----- Exercise inputs

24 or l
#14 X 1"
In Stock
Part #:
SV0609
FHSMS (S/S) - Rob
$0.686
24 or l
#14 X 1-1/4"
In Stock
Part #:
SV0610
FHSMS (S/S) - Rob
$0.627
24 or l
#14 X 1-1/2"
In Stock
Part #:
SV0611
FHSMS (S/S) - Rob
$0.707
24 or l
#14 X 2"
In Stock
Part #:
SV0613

----------
----- Exercise inputs

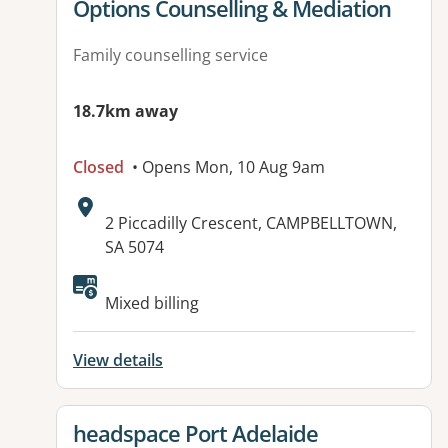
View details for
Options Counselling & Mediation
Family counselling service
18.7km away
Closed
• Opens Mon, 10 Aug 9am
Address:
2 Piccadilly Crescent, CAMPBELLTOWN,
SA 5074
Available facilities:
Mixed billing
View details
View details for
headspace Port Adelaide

----------

- _Work to be completed_
From the data above, return every line from the line that has "Mon, 10 Aug 9am" up to and including the line that has "headspace Port Adelaide", exactly.

- _Exercise result_
• Opens Mon, 10 Aug 9am
Address:
2 Piccadilly Crescent, CAMPBELLTOWN,
SA 5074
Available facilities:
Mixed billing
View details
View details for
headspace Port Adelaide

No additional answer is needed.